◆ **Work required**: Retype all of the data. Every line must match exactly.

◆ **Supplied information**:
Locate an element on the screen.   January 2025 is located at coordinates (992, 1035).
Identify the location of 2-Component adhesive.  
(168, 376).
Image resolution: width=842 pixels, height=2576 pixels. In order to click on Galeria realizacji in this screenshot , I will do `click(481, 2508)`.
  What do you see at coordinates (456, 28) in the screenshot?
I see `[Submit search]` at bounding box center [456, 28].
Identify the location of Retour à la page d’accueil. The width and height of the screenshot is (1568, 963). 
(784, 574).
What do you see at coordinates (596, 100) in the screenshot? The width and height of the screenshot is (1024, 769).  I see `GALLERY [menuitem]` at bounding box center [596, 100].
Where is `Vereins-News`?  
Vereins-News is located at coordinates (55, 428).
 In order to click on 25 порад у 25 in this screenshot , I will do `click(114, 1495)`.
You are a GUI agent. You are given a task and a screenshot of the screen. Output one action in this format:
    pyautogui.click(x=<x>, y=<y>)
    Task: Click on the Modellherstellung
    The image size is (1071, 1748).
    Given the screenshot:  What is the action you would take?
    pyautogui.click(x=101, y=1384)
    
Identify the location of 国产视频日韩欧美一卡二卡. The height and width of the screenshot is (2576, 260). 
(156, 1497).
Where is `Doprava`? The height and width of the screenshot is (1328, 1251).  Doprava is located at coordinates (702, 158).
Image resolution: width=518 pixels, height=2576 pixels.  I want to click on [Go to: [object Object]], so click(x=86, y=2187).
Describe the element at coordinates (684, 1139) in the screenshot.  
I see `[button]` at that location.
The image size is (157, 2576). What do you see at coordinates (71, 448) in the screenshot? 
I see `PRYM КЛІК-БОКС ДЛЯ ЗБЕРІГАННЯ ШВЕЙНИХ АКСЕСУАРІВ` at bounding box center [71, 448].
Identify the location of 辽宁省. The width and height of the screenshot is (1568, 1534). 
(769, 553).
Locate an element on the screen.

◆ **Response to the exercise**:
Locate an element on the screen.   January 2025 is located at coordinates (992, 1035).
Identify the location of 2-Component adhesive.  
(168, 376).
Image resolution: width=842 pixels, height=2576 pixels. In order to click on Galeria realizacji in this screenshot , I will do `click(481, 2508)`.
  What do you see at coordinates (456, 28) in the screenshot?
I see `[Submit search]` at bounding box center [456, 28].
Identify the location of Retour à la page d’accueil. The width and height of the screenshot is (1568, 963). 
(784, 574).
What do you see at coordinates (596, 100) in the screenshot? The width and height of the screenshot is (1024, 769).  I see `GALLERY [menuitem]` at bounding box center [596, 100].
Where is `Vereins-News`?  
Vereins-News is located at coordinates (55, 428).
 In order to click on 25 порад у 25 in this screenshot , I will do `click(114, 1495)`.
You are a GUI agent. You are given a task and a screenshot of the screen. Output one action in this format:
    pyautogui.click(x=<x>, y=<y>)
    Task: Click on the Modellherstellung
    The image size is (1071, 1748).
    Given the screenshot:  What is the action you would take?
    pyautogui.click(x=101, y=1384)
    
Identify the location of 国产视频日韩欧美一卡二卡. The height and width of the screenshot is (2576, 260). 
(156, 1497).
Where is `Doprava`? The height and width of the screenshot is (1328, 1251).  Doprava is located at coordinates (702, 158).
Image resolution: width=518 pixels, height=2576 pixels.  I want to click on [Go to: [object Object]], so click(x=86, y=2187).
Describe the element at coordinates (684, 1139) in the screenshot.  
I see `[button]` at that location.
The image size is (157, 2576). What do you see at coordinates (71, 448) in the screenshot? 
I see `PRYM КЛІК-БОКС ДЛЯ ЗБЕРІГАННЯ ШВЕЙНИХ АКСЕСУАРІВ` at bounding box center [71, 448].
Identify the location of 辽宁省. The width and height of the screenshot is (1568, 1534). 
(769, 553).
Locate an element on the screen.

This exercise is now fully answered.